Mississippi Link Newswire
James Earl Chaney, Andrew Goodman and Michael Schwerner disappeared the night of June 21, 1964. Their bodies were discovered 44 days later.
Today, Mississippi Attorney General Jim Hood announced an end to the active federal and state investigation into the 1964 murders of the three civil rights volunteers in Neshoba County who were working to register African Americans to vote as well as build a library for African-American children.
“The FBI, my office and other law enforcement agencies have spent decades chasing leads, searching for evidence and fighting for justice for the three young men who were senselessly murdered on June 21, 1964,” Hood said. “It has been a thorough and complete investigation.

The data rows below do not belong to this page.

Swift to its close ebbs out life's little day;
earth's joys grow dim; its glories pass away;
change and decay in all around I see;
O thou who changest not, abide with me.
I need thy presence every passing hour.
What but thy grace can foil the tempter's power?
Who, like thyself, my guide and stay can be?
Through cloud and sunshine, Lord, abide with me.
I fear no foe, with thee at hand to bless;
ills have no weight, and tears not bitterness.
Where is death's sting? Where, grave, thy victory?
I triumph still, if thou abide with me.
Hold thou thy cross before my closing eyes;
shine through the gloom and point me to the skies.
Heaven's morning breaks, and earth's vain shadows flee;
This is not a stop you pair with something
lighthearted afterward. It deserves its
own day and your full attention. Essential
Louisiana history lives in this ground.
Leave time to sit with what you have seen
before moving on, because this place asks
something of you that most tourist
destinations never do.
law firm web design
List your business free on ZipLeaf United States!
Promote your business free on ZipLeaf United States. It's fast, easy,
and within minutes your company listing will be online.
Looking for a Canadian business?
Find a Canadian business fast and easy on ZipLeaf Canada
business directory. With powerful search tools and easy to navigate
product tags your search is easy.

I am convinced that during the last 52 years, investigators have done everything possible under the law to find those responsible and hold them accountable; however, we have determined that there is no likelihood of any additional convictions. Absent any new information presented to the FBI or my office, this case will be closed.”
In 1967, one man pleaded guilty and seven others were tried and convicted of federal civil rights violations related to the murders. In 2005, the Attorney General’s Office and Neshoba County District Attorney’s Office secured a manslaughter conviction for Edgar Ray Killen, who is currently serving a 60-year prison sentence.

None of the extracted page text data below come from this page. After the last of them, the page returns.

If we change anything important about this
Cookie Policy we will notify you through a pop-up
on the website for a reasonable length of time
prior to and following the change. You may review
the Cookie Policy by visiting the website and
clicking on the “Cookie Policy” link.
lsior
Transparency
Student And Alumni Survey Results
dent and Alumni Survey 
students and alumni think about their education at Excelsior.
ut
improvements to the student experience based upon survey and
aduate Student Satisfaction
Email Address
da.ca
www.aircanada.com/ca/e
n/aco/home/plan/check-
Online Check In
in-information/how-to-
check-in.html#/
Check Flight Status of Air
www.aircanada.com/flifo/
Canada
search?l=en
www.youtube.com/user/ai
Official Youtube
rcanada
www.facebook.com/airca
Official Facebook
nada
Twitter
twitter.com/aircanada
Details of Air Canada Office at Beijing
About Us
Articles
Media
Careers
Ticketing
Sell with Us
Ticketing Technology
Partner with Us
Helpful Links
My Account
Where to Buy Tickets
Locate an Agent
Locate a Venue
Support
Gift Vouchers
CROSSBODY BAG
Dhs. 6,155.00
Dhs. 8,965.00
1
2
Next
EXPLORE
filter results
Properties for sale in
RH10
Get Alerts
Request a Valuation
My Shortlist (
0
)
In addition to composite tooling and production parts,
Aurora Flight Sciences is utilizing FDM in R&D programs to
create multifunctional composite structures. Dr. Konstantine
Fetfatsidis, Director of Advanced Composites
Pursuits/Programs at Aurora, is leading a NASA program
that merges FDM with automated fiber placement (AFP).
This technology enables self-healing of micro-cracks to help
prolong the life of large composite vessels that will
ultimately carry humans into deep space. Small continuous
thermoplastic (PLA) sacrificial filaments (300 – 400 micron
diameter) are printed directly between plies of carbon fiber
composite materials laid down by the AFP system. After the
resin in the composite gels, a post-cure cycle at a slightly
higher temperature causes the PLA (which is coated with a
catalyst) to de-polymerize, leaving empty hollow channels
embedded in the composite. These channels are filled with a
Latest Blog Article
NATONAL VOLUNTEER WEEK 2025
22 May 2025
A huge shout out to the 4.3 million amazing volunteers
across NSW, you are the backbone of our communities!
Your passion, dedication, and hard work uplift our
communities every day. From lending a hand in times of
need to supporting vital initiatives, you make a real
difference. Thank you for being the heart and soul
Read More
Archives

The U.S. Department of Justice recently presented its findings to Hood, who determined based on those findings that there were no other viable prosecutions in the “Mississippi Burning” case or related cases.

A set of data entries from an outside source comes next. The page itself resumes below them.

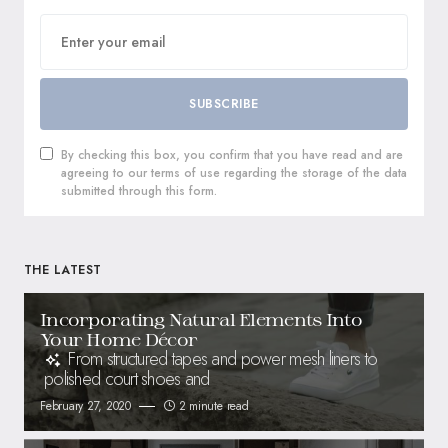
SUBSCRIBE
By checking this box, you confirm that you have read and are
agreeing to our terms of use regarding the storage of the data
submitted through this form.
THE LATEST
Incorporating Natural Elements Into
Your Home Décor
From structured tapes and power mesh liners to
polished court shoes and
February 27, 2020
2 minute read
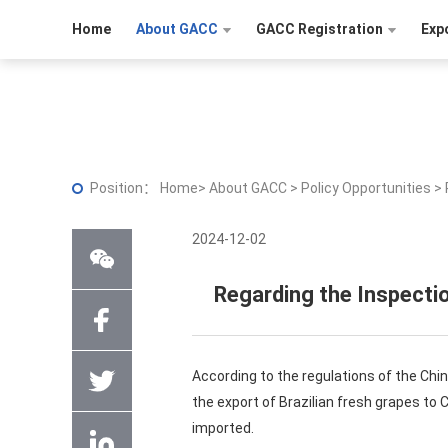
Home
About GACC
GACC Registration
Exp
Position：
Home
>
About GACC
>
Policy Opportunities
>
2024-12-02
Regarding the Inspectio
According to the regulations of the Chi
the export of Brazilian fresh grapes to 
imported.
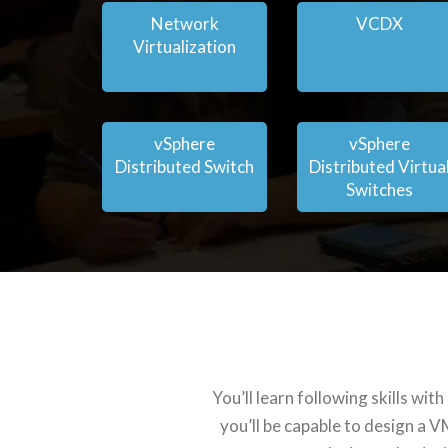
Network
VCDX
Virtualization
vSphere
vSphere
Distributed Switch
Distributed Virtua
Switches
You’ll learn following skills w
you’ll be capable to design a 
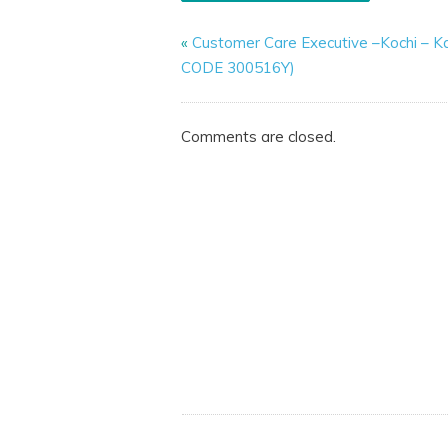
«
Customer Care Executive –Kochi – K
CODE 300516Y)
Comments are closed.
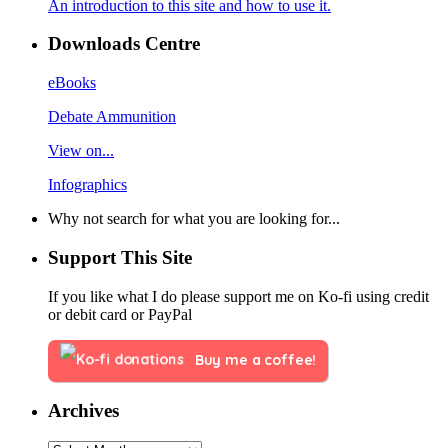
An introduction to this site and how to use it.
Downloads Centre
eBooks
Debate Ammunition
View on...
Infographics
Why not search for what you are looking for...
Support This Site
If you like what I do please support me on Ko-fi using credit
or debit card or PayPal
Buy me a coffee!
Archives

Hood said the most recent development in the case was approximately 18 months ago, when a witness backed out at the last minute after pledging to sign a sworn statement that would have implicated a suspect.
Hood has informed relatives of the victims about the decision to close the case. Those family members recognize the work of law enforcement over the years to solve the crimes, he said.
“We sincerely appreciate the blood, sweat, and tears of the FBI agents, Department of Justice officials, Navy Seabees, the U.S. Attorney’s Office, and local court offices that assisted in this case,” Hood said. “The FBI agents who came into Mississippi faced threats and harassment in addition to the oppressive heat of a Mississippi summer. Despite a hostile environment, these law enforcement officers remained solely focused on locating the missing and solving this heinous crime.” Hood specifically thanked Barry Kowalski and William Nolan of the Department of Justice, as well as, FBI Special Agent Jeromy Turner.
At the news conference, Hood said closing the case also closes a significant chapter in Mississippi’s history.
“The state of Mississippi was committed to seeing this investigation through to fruition and to moving forward,” he said. “We should all acknowledge that our diversity is this state’s greatest asset. That remarkable diversity manifests itself in the unique culture we share with the world.
“Our state and our entire nation are a much better place because of the work of those three young men and others in 1964 who only wanted to ensure that the rights and freedoms promised in our Constitution were afforded to every single one of us in Mississippi.”